Copy all entries verbatim and keep any pictures out of the copy.
[Start of Attachment]
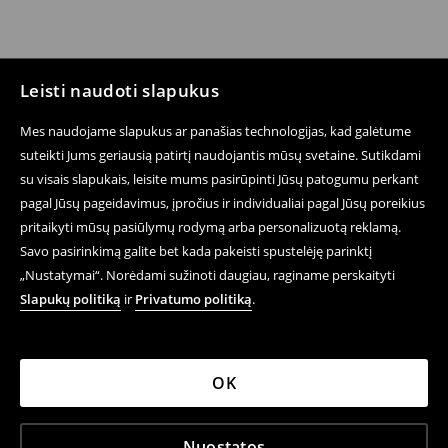
Leisti naudoti slapukus
Mes naudojame slapukus ar panašias technologijas, kad galėtume
suteikti Jums geriausią patirtį naudojantis mūsų svetaine. Sutikdami
su visais slapukais, leisite mums pasirūpinti Jūsų patogumu perkant
pagal Jūsų pageidavimus, įpročius ir individualiai pagal Jūsų poreikius
pritaikyti mūsų pasiūlymų rodymą arba personalizuotą reklamą.
Savo pasirinkimą galite bet kada pakeisti spustelėję parinktį
„Nustatymai“. Norėdami sužinoti daugiau, raginame perskaityti
Slapukų politiką
ir
Privatumo politiką
.
OK
Nuostatos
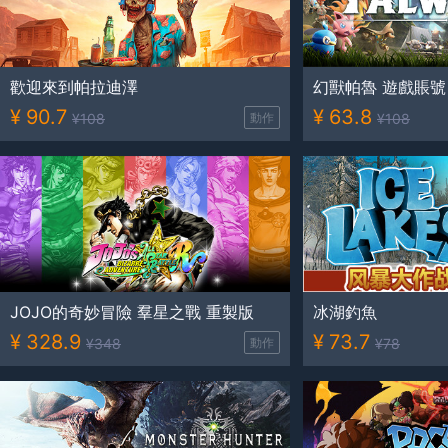
歡迎來到帕拉迪澤
幻獸帕魯 遊戲賬號
¥
90.7
¥
63.8
¥
108
動作
¥
108
JOJO的奇妙冒險 羣星之戰 重製版
冰湖釣魚
¥
328.9
¥
73.7
¥
348
動作
¥
78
[End of Attachment]
**Answer box**
Leisti naudoti slapukus
Mes naudojame slapukus ar panašias technologijas, kad galėtume
suteikti Jums geriausią patirtį naudojantis mūsų svetaine. Sutikdami
su visais slapukais, leisite mums pasirūpinti Jūsų patogumu perkant
pagal Jūsų pageidavimus, įpročius ir individualiai pagal Jūsų poreikius
pritaikyti mūsų pasiūlymų rodymą arba personalizuotą reklamą.
Savo pasirinkimą galite bet kada pakeisti spustelėję parinktį
„Nustatymai“. Norėdami sužinoti daugiau, raginame perskaityti
Slapukų politiką
ir
Privatumo politiką
.
OK
Nuostatos
歡迎來到帕拉迪澤
幻獸帕魯 遊戲賬號
¥
90.7
¥
63.8
¥
108
動作
¥
108
JOJO的奇妙冒險 羣星之戰 重製版
冰湖釣魚
¥
328.9
¥
73.7
¥
348
動作
¥
78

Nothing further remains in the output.